1) Femmes, féminité, féminisme dans l’art

par | Oct 15, 2021 | Art, Cours, Culture, Scolarité | 0 commentaires

Au programme d’Histoire des arts de Terminale, trois objets d’études sont définis pour l’année 2021-2022 : Art, ville, politique et société : Les voyages d’artistes en Italie du XVIème au XIXème siècle ; Une artiste en son temps : Charlotte Perriand ; Objets et enjeux de l’Histoire des arts : femmes , féminité et féminisme.

Comme je suis en Terminale et que j’ai décidé de faire cette spécialité dans le but de passer mon bac en tant que candidate libre, je traite donc ces objets d’études, dont le dernier me plaît tout particulièrement. S’il peut sembler difficile de citer plus que quelque noms de femmes ayant eu une place importante dans l’art et et qu’on serait tenté d’en déduire qu’elles sont peu nombreuses, la diversité de témoignages que découvrent les historiens à leur sujet nous prouvent le contraire. Chaque année voit de nouvelles ressources et découvertes sur les femmes de l’histoire, et notamment  dans le domaine de l’art.

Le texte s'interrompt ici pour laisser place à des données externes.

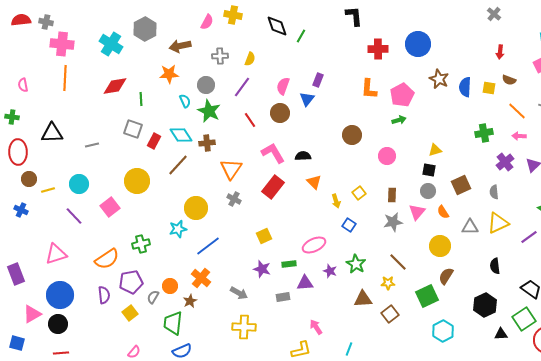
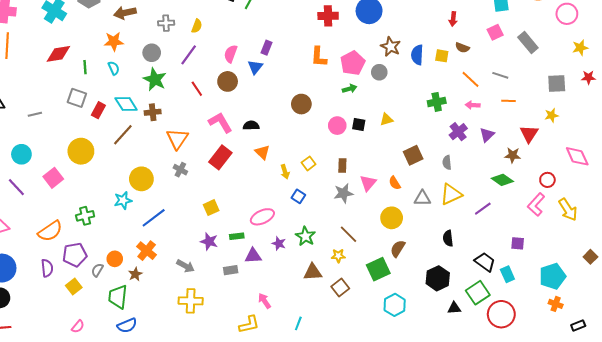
cyan semicircle: (185, 101) -> (114, 68), moved
black square: (429, 170) -> (359, 125), moved
gray circle: (428, 191) -> (379, 72), moved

Je me propose donc de vous donner dans cet article une liste non exhaustive mais toutefois assez longue de ressources sur le thème femmes, féminité et féminisme de mon programme d’histoire des arts afin que vous puissiez appréhender la place en réalité immense que les femmes eurent dans l’art, les problèmes liés au manque de visibilité qu’elles ont aujourd’hui encore ainsi que que l’histoire  de leur  représentations, des revendications féministes à travers l’art et des remises en question de ces représentations.

Féminisme

Objets et enjeux de l’histoire des arts : femmes, féminité, féminisme

Programme de l’Éducation Nationale pour l’année 2021-2022   « Thème récurrent dans l’art, la figure féminine endosse une multitude de statuts au service des œuvres ; muse, image ou symbole, elle est souvent une représentation fantasmée, érotisée, idéalisée et qui peut servir de modèle aux multiples fonctions sociales, tour à tour incarnation de la sensualité, de la maternité, des figures allégoriques liées au sacré, à la dimension politique ou aux vertus.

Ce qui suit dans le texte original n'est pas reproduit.